GREGORY BRYANT,                                    )
                                                   )
       Plaintiff-Appellant,                        )       ON APPEAL FROM THE UNITED
                                                   )       STATES DISTRICT COURT FOR
v.                                                 )       THE WESTERN DISTRICT OF
                                                   )       TENNESSEE
CITY OF MEMPHIS, et al.,                           )
                                                   )
       Defendants-Appellees.                       )


       BEFORE: NORRIS, CLAY, and COOK, Circuit Judges.

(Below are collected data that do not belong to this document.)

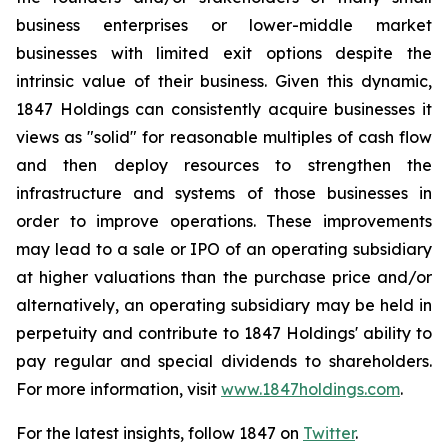
business enterprises or lower-middle market
businesses with limited exit options despite the
intrinsic value of their business. Given this dynamic,
1847 Holdings can consistently acquire businesses it
views as "solid" for reasonable multiples of cash flow
and then deploy resources to strengthen the
infrastructure and systems of those businesses in
order to improve operations. These improvements
may lead to a sale or IPO of an operating subsidiary
at higher valuations than the purchase price and/or
alternatively, an operating subsidiary may be held in
perpetuity and contribute to 1847 Holdings' ability to
pay regular and special dividends to shareholders.
For more information, visit
www.1847holdings.com
.
For the latest insights, follow 1847 on
Twitter
.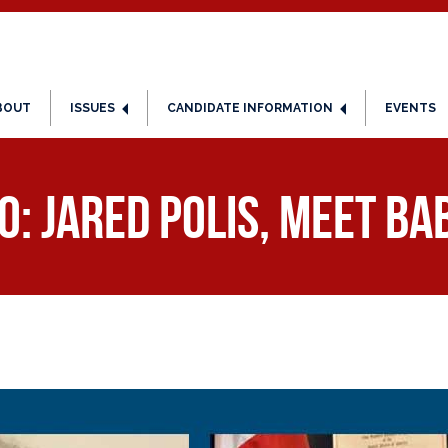
BOUT
ISSUES
CANDIDATE INFORMATION
EVENTS
: Jared Polis, Meet Ba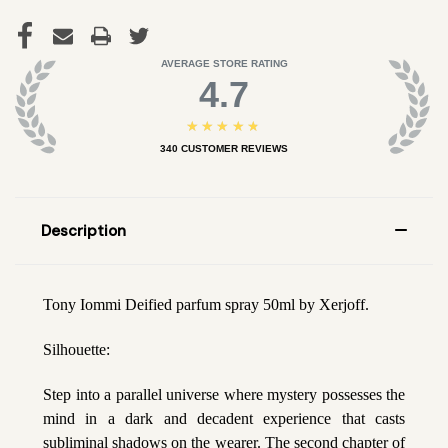
AVERAGE STORE RATING
4.7
★★★★★
340
CUSTOMER REVIEWS
Description
Tony Iommi Deified parfum spray 50ml by Xerjoff.
Silhouette:
Step into a parallel universe where mystery possesses the
mind in a dark and decadent experience that casts
subliminal shadows on the wearer. The second chapter of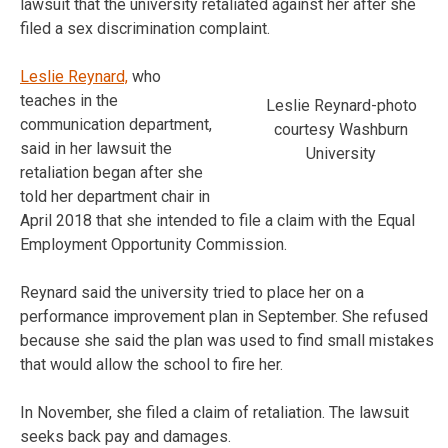
lawsuit that the university retaliated against her after she
filed a sex discrimination complaint.
Leslie Reynard,
who
teaches in the
Leslie Reynard-photo
communication department,
courtesy Washburn
said in her lawsuit the
University
retaliation began after she
told her department chair in
April 2018 that she intended to file a claim with the Equal
Employment Opportunity Commission.
Reynard said the university tried to place her on a
performance improvement plan in September. She refused
because she said the plan was used to find small mistakes
that would allow the school to fire her.
In November, she filed a claim of retaliation. The lawsuit
seeks back pay and damages.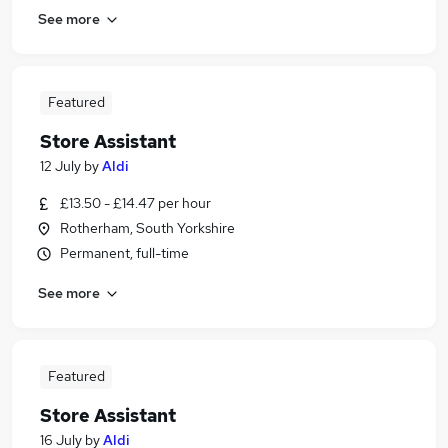
See more
Featured
Store Assistant
12 July
by
Aldi
£13.50 - £14.47 per hour
Rotherham, South Yorkshire
Permanent, full-time
See more
Featured
Store Assistant
16 July
by
Aldi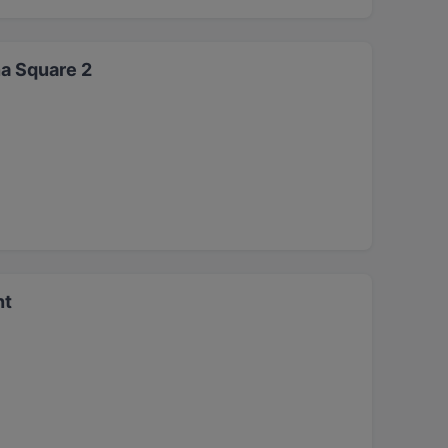
a Square 2
nt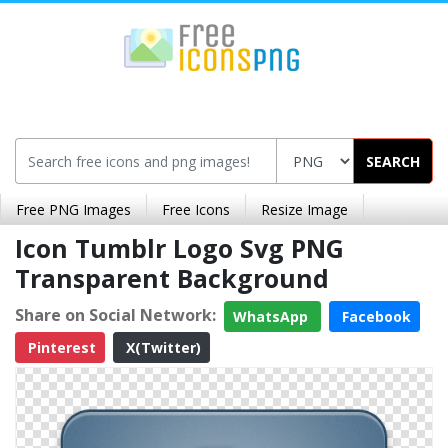
SEARCH
Free PNG Images
Free Icons
Resize Image
Icon Tumblr Logo Svg PNG
Transparent Background
Share on Social Network:
WhatsApp
Facebook
Pinterest
X(Twitter)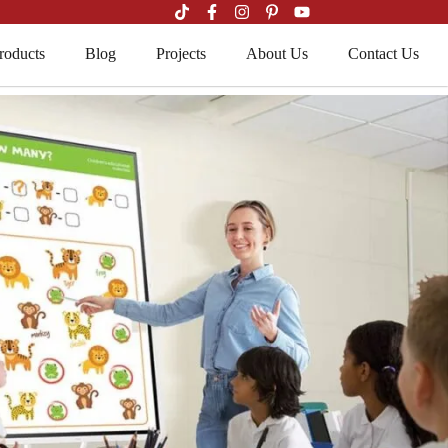
roducts
Blog
Projects
About Us
Contact Us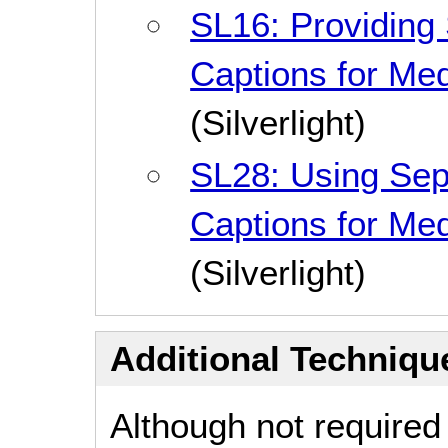
SL16: Providing
Captions for Me
(Silverlight)
SL28: Using Sep
Captions for Me
(Silverlight)
Additional Technique
Although not required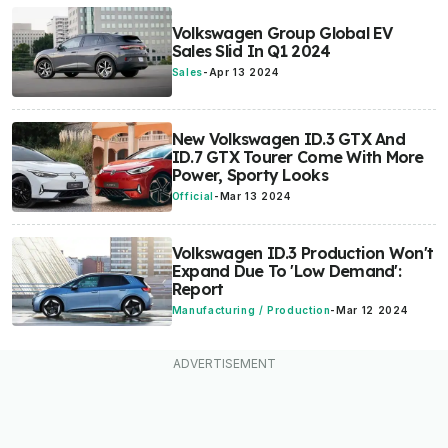
Volkswagen Group Global EV
Sales Slid In Q1 2024
Sales
-
Apr 13 2024
New Volkswagen ID.3 GTX And
ID.7 GTX Tourer Come With More
Power, Sporty Looks
Official
-
Mar 13 2024
Volkswagen ID.3 Production Won't
Expand Due To 'Low Demand':
Report
Manufacturing / Production
-
Mar 12 2024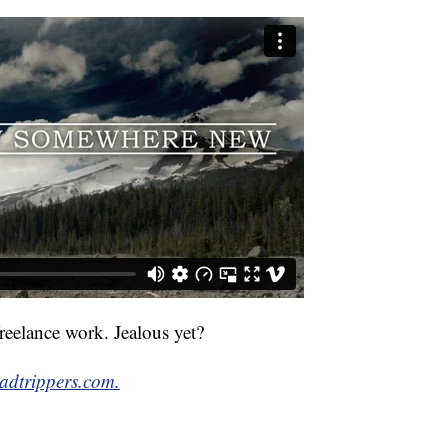
reelance work. Jealous yet?
oadtrippers.com.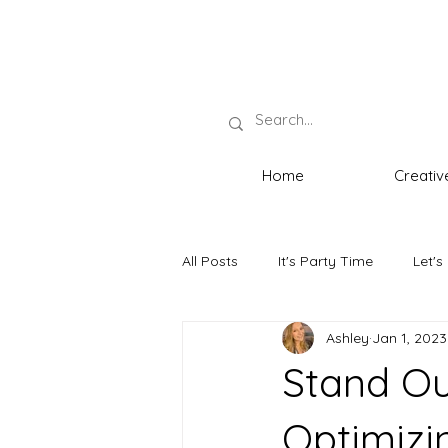
Home
Creativ
All Posts
It's Party Time
Let's
Ashley
Jan 1, 2023
Neat Necessities
The Host wi
Stand Ou
Optimizin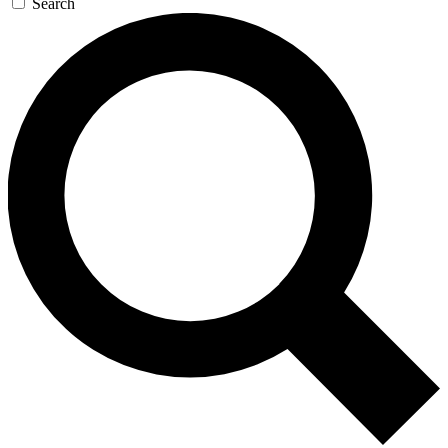
Search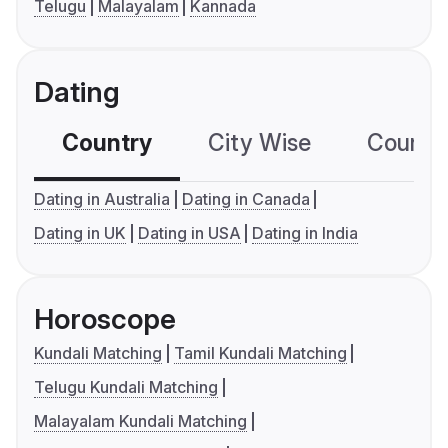
Telugu
Malayalam
Kannada
Dating
Country
City Wise
Country
Dating in Australia
Dating in Canada
Dating in UK
Dating in USA
Dating in India
Horoscope
Kundali Matching
Tamil Kundali Matching
Telugu Kundali Matching
Malayalam Kundali Matching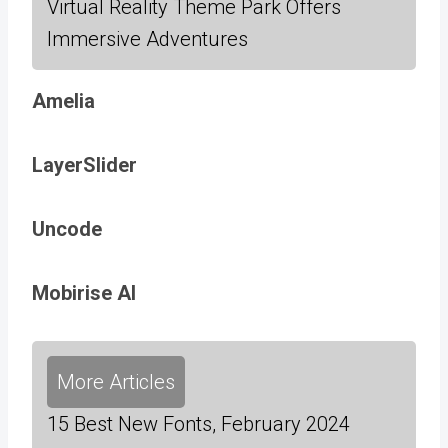
Virtual Reality Theme Park Offers
Immersive Adventures
Amelia
LayerSlider
Uncode
Mobirise AI
More Articles
15 Best New Fonts, February 2024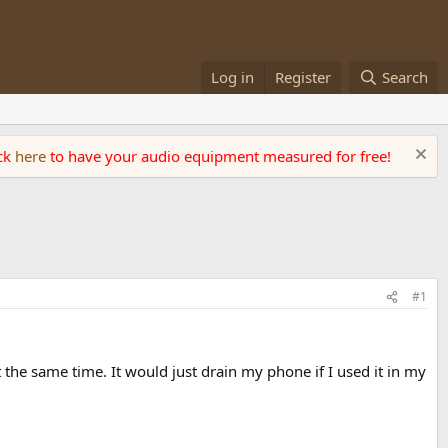
Log in
Register
Search
ick
here
to have your audio equipment measured for free!
#1
at the same time. It would just drain my phone if I used it in my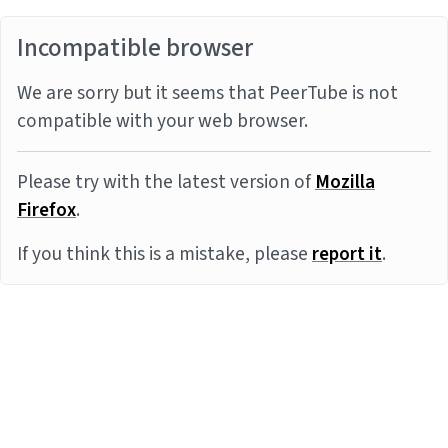
Incompatible browser
We are sorry but it seems that PeerTube is not
compatible with your web browser.
Please try with the latest version of
Mozilla
Firefox
.
If you think this is a mistake, please
report it
.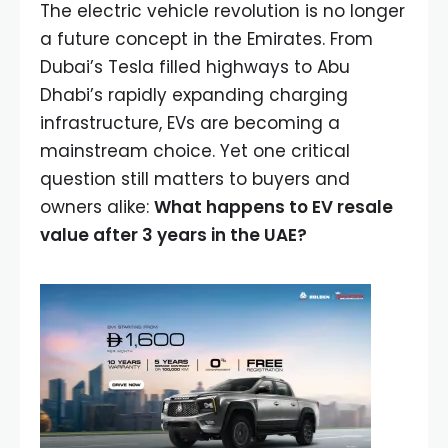
The electric vehicle revolution is no longer
a future concept in the Emirates. From
Dubai’s Tesla filled highways to Abu
Dhabi’s rapidly expanding charging
infrastructure, EVs are becoming a
mainstream choice. Yet one critical
question still matters to buyers and
owners alike:
What happens to EV resale
value after 3 years in the UAE?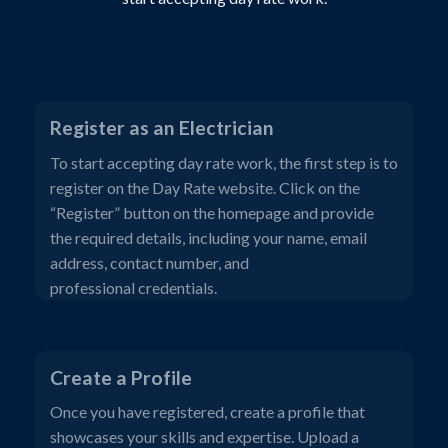
Register as an Electrician
To start accepting day rate work, the first step is to
register on the Day Rate website. Click on the
“Register” button on the homepage and provide
the required details, including your name, email
address, contact number, and
professional credentials.
Create a Profile
Once you have registered, create a profile that
showcases your skills and expertise. Upload a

       COOK, Circuit Judge. In response to a physical altercation between Gregory Bryant (an

African-American firefighter with the City of Memphis Fire Department) and Mark Forrest

(Bryant’s white battalion chief), Bryant sued Forrest for assault and sued the City of Memphis

for negligent failure to train and supervise Forrest.    Bryant also sued both defendants for

intentional racial discrimination under 42 U.S.C. § 1983, though his complaint cited § 1981.1

The district court dismissed the § 1983 claim for failure to allege an adverse employment action

and dismissed the negligence claim against the City on immunity grounds. After a three-day trial

on the remaining assault claim, a jury found in Forrest’s favor. Bryant appeals the dismissal of

his negligence claim against the City, three pretrial evidentiary rulings, and the jury verdict as

       1
          Bryant’s counsel informed this court in her brief and at oral argument that Bryant was
abandoning the racial discrimination claim. We therefore need not reach the issue of whether the
district court properly dismissed that claim.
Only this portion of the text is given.